There is magic in the monsoon season, a flamboyance and sobriety too. It is reminiscent of childhood when a heavy downpour might have meant a holiday. I still feel exhilarated when the rain drums on the umbrella and the heavy shafts of rain bounce raindrops off the asphalt. But there is the dull ache of old injuries which wells up in joints and limbs.
There are some monsoon days one remembers forever. A family outing to see a movie – which was an occasion then – was once marked by a heavy downpour. We were drenched but unwilling to give up the movie for which the tickets had been bought. The drenched clothes of youngsters were hung on the back of seats. The hall was nearly empty and no one seemed to mind the informality. It isn’t that the present monsoon days are bad but the irretrievable quality of the past lends some an alluring charm.

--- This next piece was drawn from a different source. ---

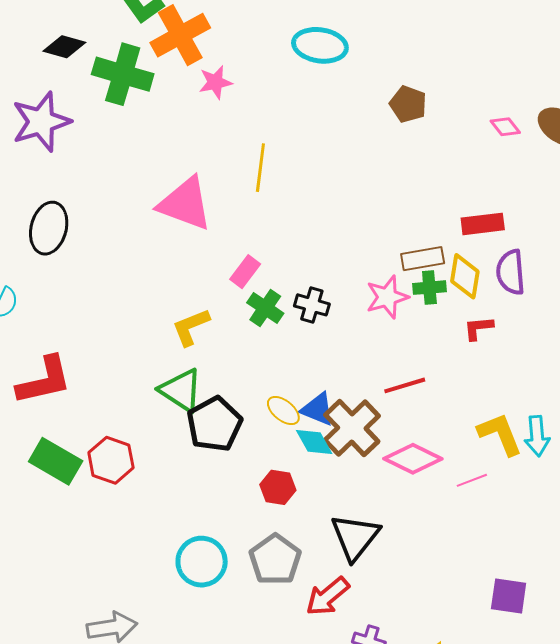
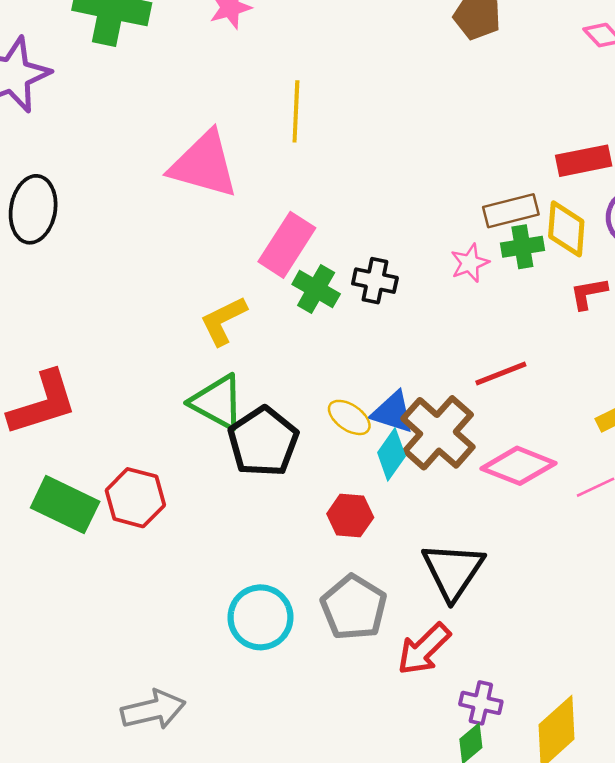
pink rectangle: (245, 272) -> (287, 245), size x1.5
pink star: (387, 297) -> (470, 263), size x0.7
cyan diamond: (314, 442) -> (391, 454), turned 69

Today too children step blissfully into puddles and squelch happily through the day in damp shirts and trousers, but rarely do I see them floating paper boats in drains or elsewhere. The fog erupts from distant mysterious crevices and smudges outlines of trees and buildings. It lifts as suddenly and the atmosphere is clear and pure. Right on top of a tree a lone crow caws its unmelodious song while the mynah spreads one damp wing and combs it out. Sparrows fly down, despite the heavy shower, as you open the door to receive their daily allowance of a fistful of rice. They peck the grains off the road in seconds.
Monsoon is flavoured with the sweetness of mangoes, lichees, plums, peaches, apples. The heaped fruits at the green-grocers please the eye and whet the appetite. But monsoon fruits have a sharpness and can be hard on the stomach,
But somewhere in some other part of the country houses are awash, rivers are in spate, roads are not negotiable, there is slush everywhere and overflowing drains spew the dirt, plastic bags on to roads already under water. Life, in brief, is hard.
Monsoon’s symphony has both high and low notes but it is for all to experience every year.